Ward Churchill, who was a tenured professor at the University of Colorado, left, walked with his lead attorney David Lane out of the courtroom after a jury ruled that he was wrongly fired by school administrators, on Thursday.
Ward Churchill, left, and his attorney David Lane after closing arguments in Churchill’s civil suit against the University of Colorado in Denver on Wednesday.
But the jury, which deliberated for a day and a half, awarded only $1 in damages to the former professor, Ward L. Churchill, a tenured faculty member at the university’s campus in Boulder since 1991 who was chairman of the ethnic studies department.
The jurors found that Mr.
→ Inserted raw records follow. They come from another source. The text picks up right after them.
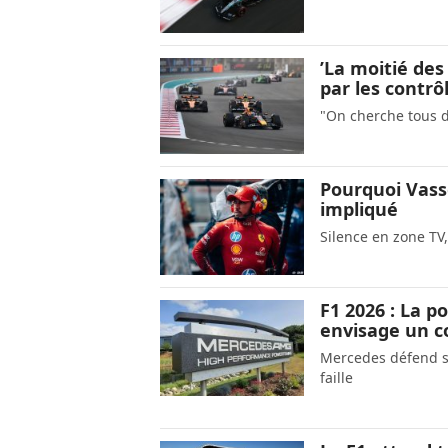
’La moitié des
par les contrô
"On cherche tous d
Pourquoi Vass
impliqué
Silence en zone TV
F1 2026 : La p
envisage un c
Mercedes défend sa
faille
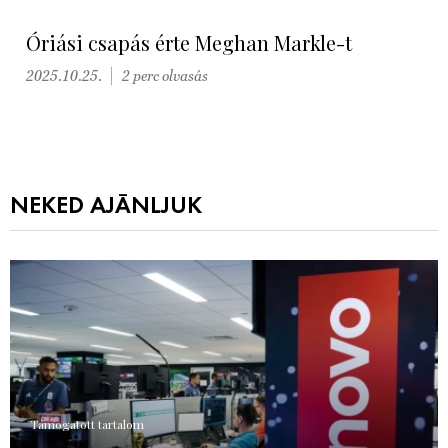
Óriási csapás érte Meghan Markle-t
2025.10.25.
2 perc olvasás
NEKED AJÁNLJUK
Támogatott tartalom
Churchill’s political views had been a “substantial or motivating” factor in his dismissal, and that the university had not shown that he would have been dismissed anyway.
“This is a great victory for the First Amendment, and for academic freedom,” said his lawyer, David A. Lane.
Whether Mr. Churchill, 61, will get his job back, and when, was not resolved. Mr. Churchill’s lawyers said they would ask Judge Larry J. Naves of Denver District Court to order reinstatement, in light of the verdict.